Note 1.  Basis of Presentation

The interim period consolidated financial statements contained herein
include the accounts of Euro Trade & Forfaiting, Inc. and its subsidiary
(collectively, the "Company").

The interim period consolidated financial statements have been prepared by
the Company pursuant to the rules and regulations of the U.S. Securities
and Exchange Commission (the "SEC"). Certain information and footnote
disclosure normally included in financial statements prepared in
accordance with generally accepted accounting principles have been
condensed or omitted pursuant to such SEC rules and regulations.  The
interim period consolidated financial statements should be read together
with the audited financial statements and the accompanying notes included
in the Company's latest annual report on Form 10-K for the fiscal year
ended June 30, 1999.  In the opinion of the Company, the unaudited
consolidated financial statements contained herein contain all adjustments
necessary to present a fair statement of the results of the interim
periods presented.

Note 2.  (Loss) Earnings Per Share

Basic (loss) earnings per share is computed by dividing income (loss)
available to common shareholders by the weighted average number of common
shares outstanding in the period. Diluted (loss) earnings per share takes
into consideration common shares of outstanding (computed under basic
earnings per share) and potentially dilutive common shares.

Note 3.  Revenue Recognition

Interest income on forfaiting assets is recognized based on principal
amounts outstanding, at applicable interest rates.  Accrual of interest on
loans is discontinued (non-accrual status) when reasonable doubt exists as
to the full, timely collection of interest or principal, or when payment
of interest and principal is past due 90 days, unless the loan is
currently in the process of collection. When a loan is placed on non-
accrual status in the current period, income recognition on such loan is
on the cash basis, unless the reasonable doubt is reversed. All cash
receipts on doubtful loans are applied to the principal balance.

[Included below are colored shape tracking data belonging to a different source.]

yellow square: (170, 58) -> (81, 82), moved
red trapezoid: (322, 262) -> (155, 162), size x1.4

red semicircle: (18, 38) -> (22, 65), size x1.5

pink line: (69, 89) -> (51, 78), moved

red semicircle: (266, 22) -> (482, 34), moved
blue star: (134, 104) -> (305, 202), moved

Because forfaiting assets typically mature in less than one year, the
Company's policy is to recognize fees and costs associated with these
assets in the year received or paid.

Note 4.  Forfaiting Assets

Forfaiting is a method of financing international trade. The Company
purchases from an exporter the debt due from an importer when credit is
required.  The debt is usually evidenced by a series of negotiable
financial instruments such as promissory notes or by deferred payment
letters of credit

FORM 10-Q
QUARTERLY REPORT PAGE 7


  8


opened by a bank. The notes are usually guaranteed by a bank in the
importer's country and, subject to the quality of the guarantor, become
marketable amongst international banks and other financial institutions.
In forfaiting, the notes are purchased without recourse to the exporter.

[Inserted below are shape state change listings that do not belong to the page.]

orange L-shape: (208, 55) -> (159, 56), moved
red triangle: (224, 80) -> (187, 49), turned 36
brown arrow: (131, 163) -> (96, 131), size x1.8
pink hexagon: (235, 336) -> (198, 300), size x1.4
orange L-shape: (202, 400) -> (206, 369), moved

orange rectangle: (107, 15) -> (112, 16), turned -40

The following disclosure of the estimated fair value of financial
instruments is made in accordance with the requirements of SFAS No. 107,
Disclosure about Fair Value of Financial Instruments. The estimated fair
value amounts have been determined by the Company and independent experts
using available market information and appropriate valuation
methodologies.

The fair value of the non-impaired financial instruments approximate
carrying value due to the short-term maturity of the instruments.  The
fair value of the non-impaired financial instruments are (in thousands)
$9,168 and $15,676 at December 31, 1999 and June 30, 1999, respectively.

Management makes regular credit reviews of the forfaiting portfolio on an
individual loan basis. Past experience, current economic conditions and
problems associated with specific lenders are all factors in determining
the adequacy of the allowance for losses. The allowance is increased by
provision charged to operating expense, and reduced by recoveries and
charge-offs.

The following disclosure of the financial instruments which are impaired
is made in accordance with the requirements of SFAS No. 118, Accounting by
Creditors for Impairment of a Loan - Income Recognition and Disclosures.
The carrying value of the impaired financial instruments are measured at
fair value.

The fair value of the impaired financial instruments is as follows (in
thousands):





                                              December 31,      June 30,
                                                  1999            1999
                                              ------------      --------
                                               (unaudited)

                                                          

Recorded investments in impaired
  financial instruments                       $   7,990         $   8,221
Less allowance for losses                        (6,740)           (6,740)
                                              ---------         ---------
Fair value of impaired
  financial instruments                       $   1,250         $   1,481
                                              =========         =========




The activity in the allowance for losses account is as follows (in
thousands):






                                              December 31,      June 30,
                                                  1999            1999
                                              ------------      ---------
                                              (unaudited)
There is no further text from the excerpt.